Amendment relating to the appointment of a secretary
Section 171 of the Law has been amended to explicitly provide that every company shall have one secretary – effective as of 18 December 2018.
Amendments relating to the strike-off of a company
Members and Creditors protection
Section 327(5) – Any member or creditor of a company may object to the striking-off of a company within the period of 3 months from the relevant publication in the Gazette – effective as of 18 December 2018.
Court Order to bring the company up to date upon re-instatement
Section 327(7) – The Court is given the power to order (i) that documents and returns be filed to the Registrar of Companies to bring the company’s filing requirements up to date, (ii) that all fees due by the company are paid and (iii) that the Company pays all costs of the Registrar of Companies in relation to the restoration of the company – effective as of 18 December 2018.
New power to the Registrar to reinstate struck-off companies (new section 327A)
A member or director can apply to the Registrar of Companies to re-instate a company which was struck-off on the basis that it was not carrying on a business or did not pay the annual levy. The Registrar of Companies has the power to re-instate the company without the involvement of the Court.
Such application must be made within 24 months of the strike-off provided that:
(i) the relevant company was carrying business at the time of strike-off,
(ii) the company is brought up to date with its filing requirements,
(iii) the company pays all fees, levies, penalties and fines due to the Registrar of Companies,
(iv) the fee of reinstatement is paid and
(v) the Registrar of Companies has good reason to believe that the strike-off has caused a disadvantage to the applicant.
The Registrar of Companies will publish in the Gazette the date upon which section 327A shall become effective.
Particulars of overseas companies having a place of business within the Republic.
Section 349 – requirement for additional information to be filed to the Registrar of Companies by overseas companies. Such information includes (i) changes to the names or addresses of the persons authorized to represent the overseas company and their place of business, in third party transactions, in Court and towards competent authorities; and (ii) changes to the address of the place of business of the overseas company – effective as of 18 December 2018.
Website publications (to replace Official Gazette)
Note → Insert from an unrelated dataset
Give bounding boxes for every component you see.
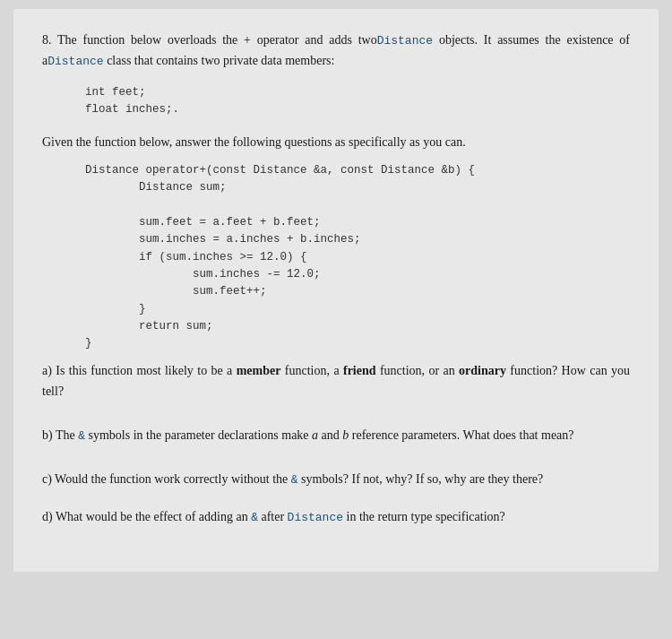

Introduction of an “electronic official Gazette” (via the Registrar’s website) which aims to replace publications in the Official Gazette of the Republic – (section 365A) effective as of 18 December 2018.
D. Filing of pledges over Cyprus shares
On the basis of an opinion issued by the General Attorney of the Republic of Cyprus, the Registrar of Companies no longer accepts applications for registration of share pledges. We expect that the Registrar of Companies will soon clarify that this applies only to pledges over Cyprus shares given that such pledges are exempted from the requirement for registration.